The evangelical Bonhoeffer?

I have not read all of Metaxas’ biography of Dietrich Bonhoeffer, but I did compare a few sections with Bethge’s standard biography. Without doubt, Bethge has a stronger grasp of both the socio-political currents and the theological currents. I watched an hour-long speech by Metaxas on Bonhoeffer and was not impressed. I loved his biography of Wilberforce, and he is a gifted writer. But you can’t understand as complex a topic as Bonhoeffer with a few years of study. You need to be schooled in both the European political scene and the developments in German philosophy and theology, including the fact that “liberal” or “orthodox” are scarcely adequate categories for understanding Bonhoeffer (and a large number of theologians at the time, like Brunner and Barth or even Bultmann and Tillich).

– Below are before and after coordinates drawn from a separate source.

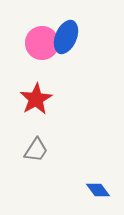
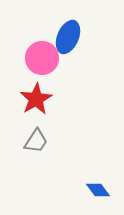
blue ellipse: moved 2 px right
pink circle: moved 15 px down
gray trapezoid: moved 9 px up
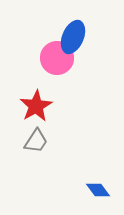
blue ellipse: moved 5 px right
pink circle: moved 15 px right
red star: moved 7 px down
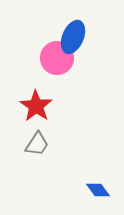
red star: rotated 8 degrees counterclockwise
gray trapezoid: moved 1 px right, 3 px down
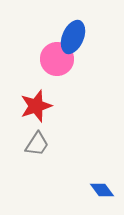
pink circle: moved 1 px down
red star: rotated 20 degrees clockwise
blue diamond: moved 4 px right
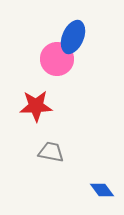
red star: rotated 16 degrees clockwise
gray trapezoid: moved 14 px right, 8 px down; rotated 112 degrees counterclockwise
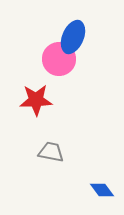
pink circle: moved 2 px right
red star: moved 6 px up
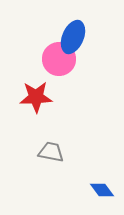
red star: moved 3 px up
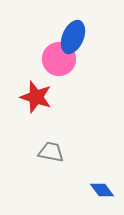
red star: rotated 20 degrees clockwise
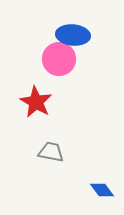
blue ellipse: moved 2 px up; rotated 72 degrees clockwise
red star: moved 5 px down; rotated 12 degrees clockwise
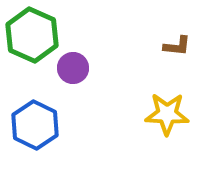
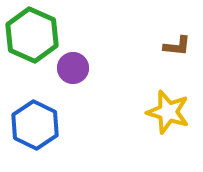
yellow star: moved 1 px right, 2 px up; rotated 15 degrees clockwise
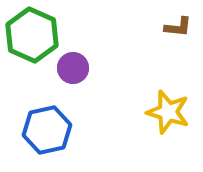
brown L-shape: moved 1 px right, 19 px up
blue hexagon: moved 12 px right, 5 px down; rotated 21 degrees clockwise
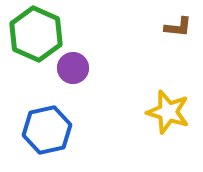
green hexagon: moved 4 px right, 1 px up
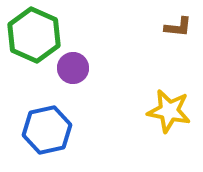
green hexagon: moved 2 px left, 1 px down
yellow star: moved 1 px right, 1 px up; rotated 6 degrees counterclockwise
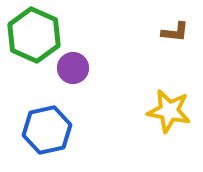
brown L-shape: moved 3 px left, 5 px down
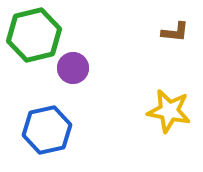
green hexagon: rotated 22 degrees clockwise
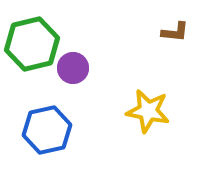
green hexagon: moved 2 px left, 9 px down
yellow star: moved 21 px left
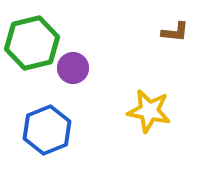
green hexagon: moved 1 px up
yellow star: moved 1 px right
blue hexagon: rotated 9 degrees counterclockwise
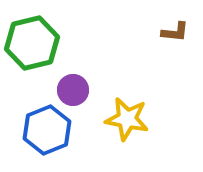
purple circle: moved 22 px down
yellow star: moved 22 px left, 8 px down
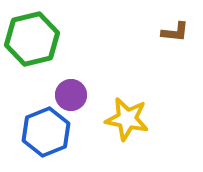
green hexagon: moved 4 px up
purple circle: moved 2 px left, 5 px down
blue hexagon: moved 1 px left, 2 px down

Thus, I greatly appreciate (conservative Reformed blogger) Tim Challies’ recent post gathering some of the critical reactions to Metaxas’ biography.

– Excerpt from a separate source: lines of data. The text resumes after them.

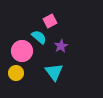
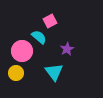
purple star: moved 6 px right, 3 px down
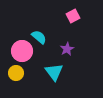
pink square: moved 23 px right, 5 px up
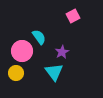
cyan semicircle: rotated 14 degrees clockwise
purple star: moved 5 px left, 3 px down
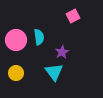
cyan semicircle: rotated 28 degrees clockwise
pink circle: moved 6 px left, 11 px up
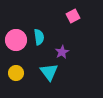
cyan triangle: moved 5 px left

  1. Unfortunately I had devoured the first 2/3rds of Metaxas’ book (a Christmas present) before I posted something from it and Halden burst my bubble. I have about a 100pgs left, and not sure I’m going to finish 😦 . I’ll have to check out Tim’s listing of reviews, thanks.

    • I think I’m just going to read Bethge and skip Metaxas. Of course, I should just read more Bonhoeffer himself. I’ve only read The Cost of Discipleship.

  2. Kevin,
    Have you read:
    Title: The myth of Dietrich Bonhoeffer : is his theology evangelical?
    Author: Weikart, Richard

    It is an OK, book. Not great but worth reading once.

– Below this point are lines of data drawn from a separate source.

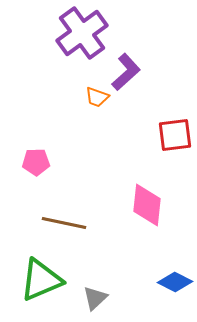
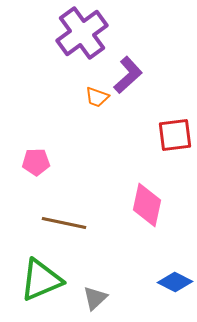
purple L-shape: moved 2 px right, 3 px down
pink diamond: rotated 6 degrees clockwise
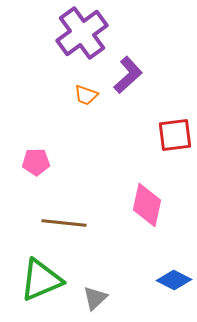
orange trapezoid: moved 11 px left, 2 px up
brown line: rotated 6 degrees counterclockwise
blue diamond: moved 1 px left, 2 px up
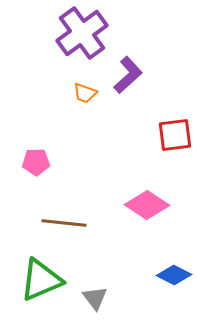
orange trapezoid: moved 1 px left, 2 px up
pink diamond: rotated 69 degrees counterclockwise
blue diamond: moved 5 px up
gray triangle: rotated 24 degrees counterclockwise
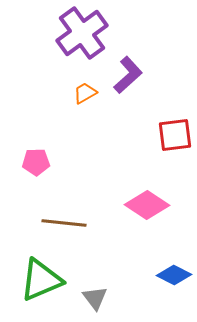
orange trapezoid: rotated 130 degrees clockwise
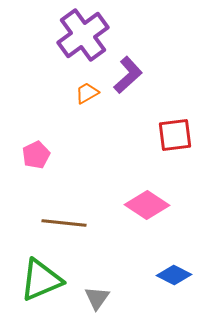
purple cross: moved 1 px right, 2 px down
orange trapezoid: moved 2 px right
pink pentagon: moved 7 px up; rotated 24 degrees counterclockwise
gray triangle: moved 2 px right; rotated 12 degrees clockwise
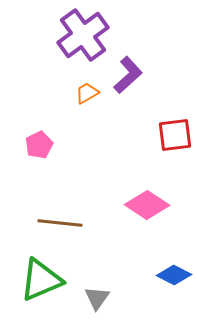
pink pentagon: moved 3 px right, 10 px up
brown line: moved 4 px left
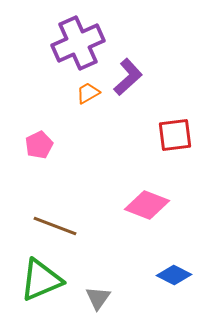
purple cross: moved 5 px left, 8 px down; rotated 12 degrees clockwise
purple L-shape: moved 2 px down
orange trapezoid: moved 1 px right
pink diamond: rotated 12 degrees counterclockwise
brown line: moved 5 px left, 3 px down; rotated 15 degrees clockwise
gray triangle: moved 1 px right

    I grew up amidst the Bonhoeffer hagiography both at school and in church. He was implicated in a plot to assassinate Hitler because his name was on a list captured by the police. It is really tough to wade through all the mythology to find the historical Bonhoeffer. Everyone wants Bonhoeffer on their side, but they don’t want to be bothered with the real man they want the myth.

    • No, I haven’t read Weikart’s book. The price is a bit too steep, but if I see it in a library I’ll check it out.

    • Thinking about BBOnhoeffer as liberal or conservative or evangelical is ridiculous. Essentially, all of his works that I have read have a massively existentialist emphasis. That means that his theology and philosophy can never be in any one category. He is all and none.